======== Input ========

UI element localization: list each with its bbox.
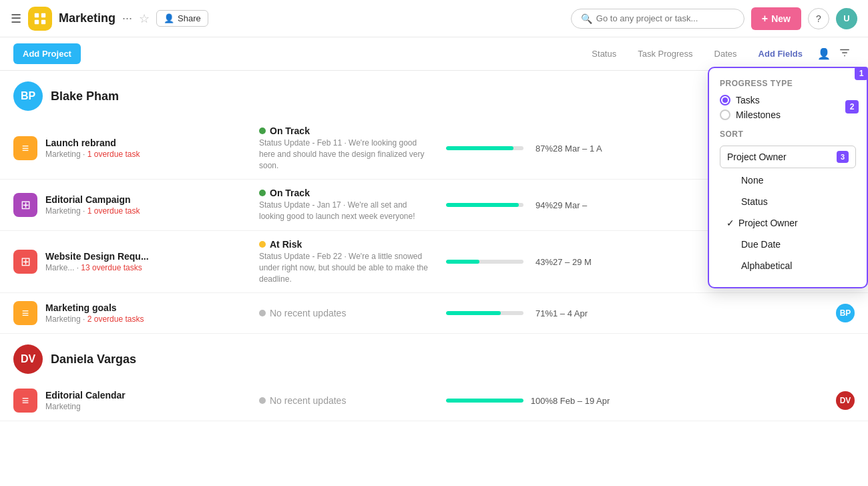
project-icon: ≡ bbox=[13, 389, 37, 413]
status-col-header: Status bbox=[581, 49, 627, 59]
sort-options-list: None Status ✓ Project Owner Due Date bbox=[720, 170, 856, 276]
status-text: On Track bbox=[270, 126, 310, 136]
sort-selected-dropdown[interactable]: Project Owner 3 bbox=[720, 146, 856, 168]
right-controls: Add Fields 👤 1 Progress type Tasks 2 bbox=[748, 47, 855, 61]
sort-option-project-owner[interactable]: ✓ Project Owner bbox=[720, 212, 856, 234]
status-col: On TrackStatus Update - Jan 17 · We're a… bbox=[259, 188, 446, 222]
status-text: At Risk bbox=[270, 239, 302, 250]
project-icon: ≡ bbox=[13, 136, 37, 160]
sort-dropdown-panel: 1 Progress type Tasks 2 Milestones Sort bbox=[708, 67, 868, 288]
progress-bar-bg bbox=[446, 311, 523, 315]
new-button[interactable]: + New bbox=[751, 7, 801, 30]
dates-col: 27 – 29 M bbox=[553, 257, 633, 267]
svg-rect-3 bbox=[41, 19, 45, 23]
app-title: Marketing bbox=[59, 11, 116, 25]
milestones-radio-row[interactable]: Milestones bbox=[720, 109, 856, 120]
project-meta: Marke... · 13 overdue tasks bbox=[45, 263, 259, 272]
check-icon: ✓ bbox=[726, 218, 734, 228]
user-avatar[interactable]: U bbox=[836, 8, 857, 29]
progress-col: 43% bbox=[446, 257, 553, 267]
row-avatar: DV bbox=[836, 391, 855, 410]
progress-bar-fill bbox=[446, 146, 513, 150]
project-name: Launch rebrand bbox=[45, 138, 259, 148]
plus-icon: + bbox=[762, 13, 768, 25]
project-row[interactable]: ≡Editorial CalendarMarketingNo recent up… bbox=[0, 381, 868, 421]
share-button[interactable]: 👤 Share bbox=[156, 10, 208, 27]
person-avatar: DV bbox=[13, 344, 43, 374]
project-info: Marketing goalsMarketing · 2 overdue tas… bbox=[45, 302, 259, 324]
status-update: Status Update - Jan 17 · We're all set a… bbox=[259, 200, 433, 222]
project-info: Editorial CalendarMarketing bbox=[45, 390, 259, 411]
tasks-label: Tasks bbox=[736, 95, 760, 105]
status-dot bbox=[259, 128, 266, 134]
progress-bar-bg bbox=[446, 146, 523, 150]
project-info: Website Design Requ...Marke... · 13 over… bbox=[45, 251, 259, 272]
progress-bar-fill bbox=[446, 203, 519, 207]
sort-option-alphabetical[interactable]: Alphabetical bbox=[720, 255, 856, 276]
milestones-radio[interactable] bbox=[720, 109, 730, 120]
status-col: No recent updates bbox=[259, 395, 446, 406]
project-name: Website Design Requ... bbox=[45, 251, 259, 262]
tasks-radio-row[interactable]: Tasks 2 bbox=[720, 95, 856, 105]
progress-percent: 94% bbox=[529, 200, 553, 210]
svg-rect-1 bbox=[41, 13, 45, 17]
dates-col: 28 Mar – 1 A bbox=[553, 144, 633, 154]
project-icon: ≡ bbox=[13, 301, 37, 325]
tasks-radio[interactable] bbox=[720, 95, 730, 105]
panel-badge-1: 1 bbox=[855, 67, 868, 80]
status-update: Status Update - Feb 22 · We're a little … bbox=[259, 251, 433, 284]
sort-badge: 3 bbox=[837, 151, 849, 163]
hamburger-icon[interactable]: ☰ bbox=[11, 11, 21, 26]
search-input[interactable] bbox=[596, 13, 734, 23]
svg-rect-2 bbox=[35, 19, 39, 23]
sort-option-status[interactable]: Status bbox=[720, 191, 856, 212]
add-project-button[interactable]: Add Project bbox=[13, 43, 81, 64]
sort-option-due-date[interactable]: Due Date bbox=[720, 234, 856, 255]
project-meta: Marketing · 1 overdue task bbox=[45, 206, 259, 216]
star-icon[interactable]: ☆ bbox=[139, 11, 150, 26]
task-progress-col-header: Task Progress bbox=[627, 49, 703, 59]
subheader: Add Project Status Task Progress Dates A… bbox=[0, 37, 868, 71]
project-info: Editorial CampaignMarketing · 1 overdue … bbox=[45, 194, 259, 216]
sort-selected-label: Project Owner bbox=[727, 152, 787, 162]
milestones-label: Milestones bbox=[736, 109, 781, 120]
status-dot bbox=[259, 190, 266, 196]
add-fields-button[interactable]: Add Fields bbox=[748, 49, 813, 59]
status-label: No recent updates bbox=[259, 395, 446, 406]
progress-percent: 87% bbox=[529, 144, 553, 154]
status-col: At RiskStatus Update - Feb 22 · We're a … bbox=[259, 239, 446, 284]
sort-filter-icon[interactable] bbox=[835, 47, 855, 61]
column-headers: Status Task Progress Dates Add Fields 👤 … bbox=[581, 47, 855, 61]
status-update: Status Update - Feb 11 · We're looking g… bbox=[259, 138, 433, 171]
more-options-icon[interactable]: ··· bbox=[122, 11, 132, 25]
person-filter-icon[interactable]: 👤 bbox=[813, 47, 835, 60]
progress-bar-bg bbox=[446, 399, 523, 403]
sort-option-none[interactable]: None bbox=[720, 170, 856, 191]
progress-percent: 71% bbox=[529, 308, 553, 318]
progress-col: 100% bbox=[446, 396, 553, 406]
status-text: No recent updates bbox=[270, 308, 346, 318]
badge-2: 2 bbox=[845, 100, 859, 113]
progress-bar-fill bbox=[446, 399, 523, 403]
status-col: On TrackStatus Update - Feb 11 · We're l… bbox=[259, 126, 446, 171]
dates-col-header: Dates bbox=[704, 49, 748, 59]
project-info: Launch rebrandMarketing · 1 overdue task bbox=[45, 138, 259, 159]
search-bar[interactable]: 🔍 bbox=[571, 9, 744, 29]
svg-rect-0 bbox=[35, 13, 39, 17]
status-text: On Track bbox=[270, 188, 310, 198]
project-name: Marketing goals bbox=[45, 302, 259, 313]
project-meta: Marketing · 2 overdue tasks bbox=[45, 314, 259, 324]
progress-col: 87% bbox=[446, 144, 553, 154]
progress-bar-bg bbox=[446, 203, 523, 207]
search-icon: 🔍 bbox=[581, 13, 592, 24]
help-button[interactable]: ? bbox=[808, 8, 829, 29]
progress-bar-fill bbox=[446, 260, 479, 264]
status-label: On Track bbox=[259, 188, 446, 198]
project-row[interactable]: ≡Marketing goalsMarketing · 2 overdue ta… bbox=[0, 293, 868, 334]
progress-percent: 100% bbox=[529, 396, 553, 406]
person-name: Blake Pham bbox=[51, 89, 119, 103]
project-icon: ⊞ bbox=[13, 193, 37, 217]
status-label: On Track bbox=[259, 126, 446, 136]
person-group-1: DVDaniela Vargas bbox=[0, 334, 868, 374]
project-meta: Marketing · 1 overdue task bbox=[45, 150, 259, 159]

========

Each entry above must be restated word for word; the pictures stay out of the copy.

UI element localization: list each with its bbox.
project-icon: ≡ bbox=[13, 389, 37, 413]
status-col-header: Status bbox=[581, 49, 627, 59]
sort-options-list: None Status ✓ Project Owner Due Date bbox=[720, 170, 856, 276]
status-text: On Track bbox=[270, 126, 310, 136]
sort-selected-dropdown[interactable]: Project Owner 3 bbox=[720, 146, 856, 168]
right-controls: Add Fields 👤 1 Progress type Tasks 2 bbox=[748, 47, 855, 61]
sort-option-project-owner[interactable]: ✓ Project Owner bbox=[720, 212, 856, 234]
status-col: On TrackStatus Update - Jan 17 · We're a… bbox=[259, 188, 446, 222]
status-text: At Risk bbox=[270, 239, 302, 250]
project-icon: ≡ bbox=[13, 136, 37, 160]
sort-dropdown-panel: 1 Progress type Tasks 2 Milestones Sort bbox=[708, 67, 868, 288]
progress-bar-bg bbox=[446, 311, 523, 315]
new-button[interactable]: + New bbox=[751, 7, 801, 30]
dates-col: 27 – 29 M bbox=[553, 257, 633, 267]
svg-rect-3 bbox=[41, 19, 45, 23]
app-title: Marketing bbox=[59, 11, 116, 25]
milestones-radio-row[interactable]: Milestones bbox=[720, 109, 856, 120]
project-meta: Marke... · 13 overdue tasks bbox=[45, 263, 259, 272]
check-icon: ✓ bbox=[726, 218, 734, 228]
user-avatar[interactable]: U bbox=[836, 8, 857, 29]
progress-col: 43% bbox=[446, 257, 553, 267]
row-avatar: DV bbox=[836, 391, 855, 410]
progress-bar-fill bbox=[446, 146, 513, 150]
project-name: Launch rebrand bbox=[45, 138, 259, 148]
plus-icon: + bbox=[762, 13, 768, 25]
project-row[interactable]: ≡Editorial CalendarMarketingNo recent up… bbox=[0, 381, 868, 421]
share-button[interactable]: 👤 Share bbox=[156, 10, 208, 27]
person-avatar: DV bbox=[13, 344, 43, 374]
project-info: Marketing goalsMarketing · 2 overdue tas… bbox=[45, 302, 259, 324]
status-update: Status Update - Jan 17 · We're all set a… bbox=[259, 200, 433, 222]
project-info: Editorial CalendarMarketing bbox=[45, 390, 259, 411]
tasks-label: Tasks bbox=[736, 95, 760, 105]
status-dot bbox=[259, 128, 266, 134]
progress-bar-bg bbox=[446, 146, 523, 150]
project-info: Website Design Requ...Marke... · 13 over… bbox=[45, 251, 259, 272]
progress-bar-fill bbox=[446, 203, 519, 207]
sort-option-alphabetical[interactable]: Alphabetical bbox=[720, 255, 856, 276]
milestones-radio[interactable] bbox=[720, 109, 730, 120]
status-col: No recent updates bbox=[259, 395, 446, 406]
project-name: Website Design Requ... bbox=[45, 251, 259, 262]
tasks-radio-row[interactable]: Tasks 2 bbox=[720, 95, 856, 105]
progress-percent: 94% bbox=[529, 200, 553, 210]
svg-rect-1 bbox=[41, 13, 45, 17]
dates-col: 28 Mar – 1 A bbox=[553, 144, 633, 154]
project-icon: ≡ bbox=[13, 301, 37, 325]
tasks-radio[interactable] bbox=[720, 95, 730, 105]
panel-badge-1: 1 bbox=[855, 67, 868, 80]
status-update: Status Update - Feb 22 · We're a little … bbox=[259, 251, 433, 284]
sort-badge: 3 bbox=[837, 151, 849, 163]
hamburger-icon[interactable]: ☰ bbox=[11, 11, 21, 26]
search-input[interactable] bbox=[596, 13, 734, 23]
svg-rect-2 bbox=[35, 19, 39, 23]
sort-option-status[interactable]: Status bbox=[720, 191, 856, 212]
add-project-button[interactable]: Add Project bbox=[13, 43, 81, 64]
sort-option-due-date[interactable]: Due Date bbox=[720, 234, 856, 255]
project-meta: Marketing · 1 overdue task bbox=[45, 206, 259, 216]
star-icon[interactable]: ☆ bbox=[139, 11, 150, 26]
task-progress-col-header: Task Progress bbox=[627, 49, 703, 59]
subheader: Add Project Status Task Progress Dates A… bbox=[0, 37, 868, 71]
project-info: Editorial CampaignMarketing · 1 overdue … bbox=[45, 194, 259, 216]
sort-selected-label: Project Owner bbox=[727, 152, 787, 162]
milestones-label: Milestones bbox=[736, 109, 781, 120]
status-dot bbox=[259, 190, 266, 196]
add-fields-button[interactable]: Add Fields bbox=[748, 49, 813, 59]
status-label: No recent updates bbox=[259, 395, 446, 406]
progress-percent: 87% bbox=[529, 144, 553, 154]
status-col: At RiskStatus Update - Feb 22 · We're a … bbox=[259, 239, 446, 284]
sort-filter-icon[interactable] bbox=[835, 47, 855, 61]
column-headers: Status Task Progress Dates Add Fields 👤 … bbox=[581, 47, 855, 61]
status-update: Status Update - Feb 11 · We're looking g… bbox=[259, 138, 433, 171]
more-options-icon[interactable]: ··· bbox=[122, 11, 132, 25]
person-filter-icon[interactable]: 👤 bbox=[813, 47, 835, 60]
progress-bar-bg bbox=[446, 399, 523, 403]
sort-option-none[interactable]: None bbox=[720, 170, 856, 191]
progress-percent: 71% bbox=[529, 308, 553, 318]
progress-col: 100% bbox=[446, 396, 553, 406]
status-text: No recent updates bbox=[270, 308, 346, 318]
badge-2: 2 bbox=[845, 100, 859, 113]
progress-bar-fill bbox=[446, 399, 523, 403]
status-col: On TrackStatus Update - Feb 11 · We're l… bbox=[259, 126, 446, 171]
dates-col-header: Dates bbox=[704, 49, 748, 59]
project-info: Launch rebrandMarketing · 1 overdue task bbox=[45, 138, 259, 159]
search-bar[interactable]: 🔍 bbox=[571, 9, 744, 29]
svg-rect-0 bbox=[35, 13, 39, 17]
status-text: On Track bbox=[270, 188, 310, 198]
project-name: Marketing goals bbox=[45, 302, 259, 313]
project-meta: Marketing · 2 overdue tasks bbox=[45, 314, 259, 324]
progress-col: 87% bbox=[446, 144, 553, 154]
progress-bar-bg bbox=[446, 203, 523, 207]
search-icon: 🔍 bbox=[581, 13, 592, 24]
help-button[interactable]: ? bbox=[808, 8, 829, 29]
progress-bar-fill bbox=[446, 260, 479, 264]
status-label: On Track bbox=[259, 188, 446, 198]
project-row[interactable]: ≡Marketing goalsMarketing · 2 overdue ta… bbox=[0, 293, 868, 334]
progress-percent: 100% bbox=[529, 396, 553, 406]
person-name: Blake Pham bbox=[51, 89, 119, 103]
project-icon: ⊞ bbox=[13, 193, 37, 217]
status-label: On Track bbox=[259, 126, 446, 136]
person-group-1: DVDaniela Vargas bbox=[0, 334, 868, 374]
project-meta: Marketing · 1 overdue task bbox=[45, 150, 259, 159]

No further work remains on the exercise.